Exercise directions:
The output should be all lines of the entries below in which the word "button" occurs.

Excerpted records section start

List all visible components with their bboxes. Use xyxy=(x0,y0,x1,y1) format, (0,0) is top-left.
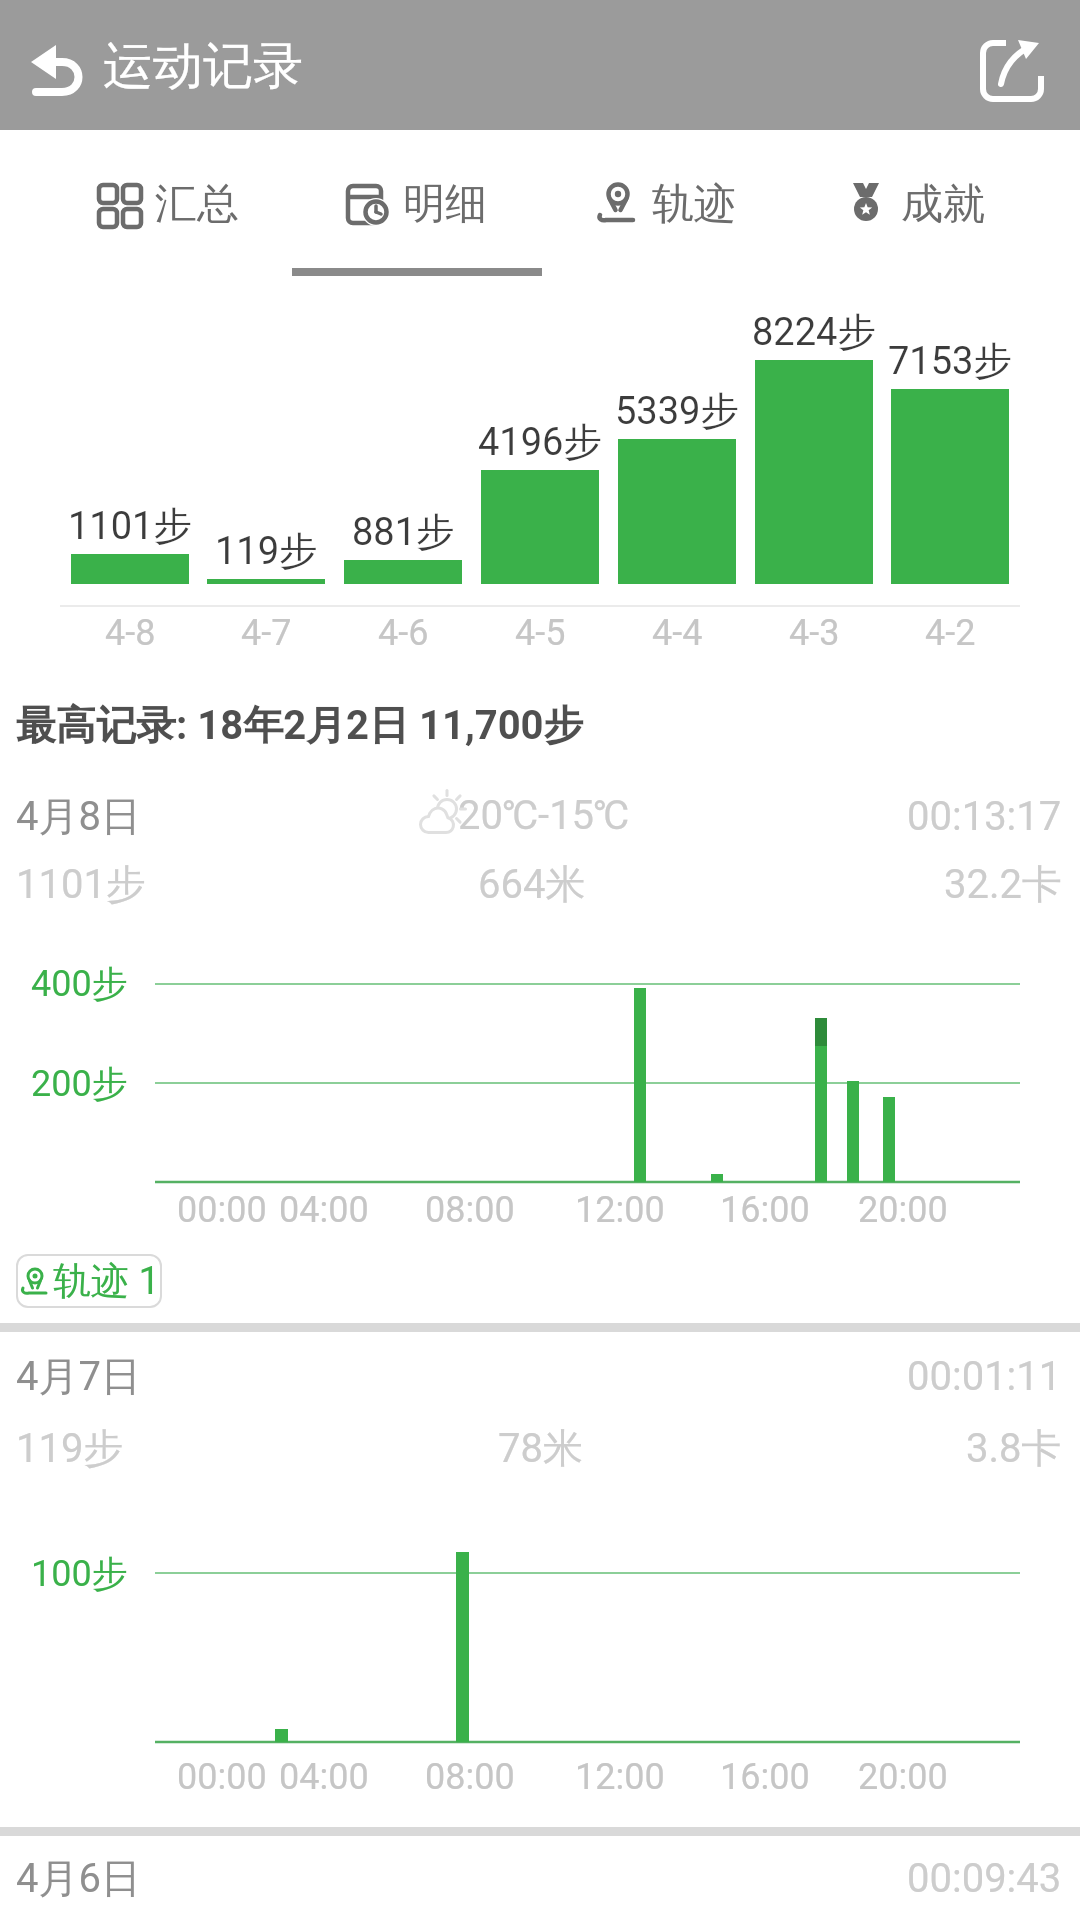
staticText: 32.2卡 xyxy=(944,859,1062,909)
staticText: 4-3 xyxy=(789,612,840,654)
staticText: 00:13:17 xyxy=(907,793,1062,840)
staticText: 4196步 xyxy=(478,418,602,466)
staticText: 12:00 xyxy=(575,1189,665,1231)
staticText: 7153步 xyxy=(888,337,1012,385)
staticText: 20:00 xyxy=(858,1756,948,1798)
staticText: 1101步 xyxy=(68,502,192,550)
staticText: 78米 xyxy=(498,1423,583,1473)
staticText: 1101步 xyxy=(16,859,146,909)
staticText: 04:00 xyxy=(279,1756,369,1798)
staticText: 4-4 xyxy=(652,612,703,654)
staticText: 119步 xyxy=(215,527,318,575)
staticText: 20:00 xyxy=(858,1189,948,1231)
button[interactable] xyxy=(976,34,1052,106)
staticText: 04:00 xyxy=(279,1189,369,1231)
staticText: 100步 xyxy=(31,1551,128,1596)
staticText: 400步 xyxy=(31,961,128,1006)
button[interactable] xyxy=(22,34,94,100)
staticText: 明细 xyxy=(403,178,487,231)
staticText: 4月6日 xyxy=(16,1853,141,1903)
staticText: 12:00 xyxy=(575,1756,665,1798)
staticText: 成就 xyxy=(901,178,985,231)
button[interactable]: 轨迹 xyxy=(540,158,790,250)
staticText: 4-6 xyxy=(378,612,429,654)
staticText: 运动记录 xyxy=(103,35,303,98)
staticText: 664米 xyxy=(478,859,586,909)
staticText: 4-5 xyxy=(515,612,566,654)
staticText: 4月8日 xyxy=(16,791,141,841)
staticText: 16:00 xyxy=(720,1189,810,1231)
button[interactable]: 明细 xyxy=(291,158,541,250)
staticText: 08:00 xyxy=(425,1189,515,1231)
staticText: 20℃-15℃ xyxy=(458,792,630,839)
button[interactable]: 轨迹 1 xyxy=(16,1254,162,1308)
staticText: 4月7日 xyxy=(16,1351,141,1401)
staticText: 5339步 xyxy=(615,387,739,435)
staticText: 最高记录: 18年2月2日 11,700步 xyxy=(16,700,584,750)
button[interactable]: 汇总 xyxy=(43,158,293,250)
staticText: 轨迹 1 xyxy=(53,1257,160,1305)
button[interactable]: 成就 xyxy=(789,158,1039,250)
staticText: 00:00 xyxy=(177,1189,267,1231)
staticText: 00:01:11 xyxy=(907,1353,1062,1400)
staticText: 轨迹 xyxy=(652,178,736,231)
staticText: 4-8 xyxy=(105,612,156,654)
staticText: 881步 xyxy=(352,508,455,556)
staticText: 3.8卡 xyxy=(966,1423,1062,1473)
staticText: 00:09:43 xyxy=(907,1855,1062,1902)
staticText: 119步 xyxy=(16,1423,124,1473)
staticText: 00:00 xyxy=(177,1756,267,1798)
staticText: 200步 xyxy=(31,1061,128,1106)
staticText: 16:00 xyxy=(720,1756,810,1798)
staticText: 4-7 xyxy=(241,612,292,654)
staticText: 8224步 xyxy=(752,308,876,356)
staticText: 汇总 xyxy=(155,178,239,231)
staticText: 4-2 xyxy=(925,612,976,654)
staticText: 08:00 xyxy=(425,1756,515,1798)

Excerpted records section end

Response box:
button[interactable] xyxy=(976,34,1052,106)
button[interactable] xyxy=(22,34,94,100)
button[interactable]: 轨迹 xyxy=(540,158,790,250)
button[interactable]: 明细 xyxy=(291,158,541,250)
button[interactable]: 轨迹 1 xyxy=(16,1254,162,1308)
button[interactable]: 汇总 xyxy=(43,158,293,250)
button[interactable]: 成就 xyxy=(789,158,1039,250)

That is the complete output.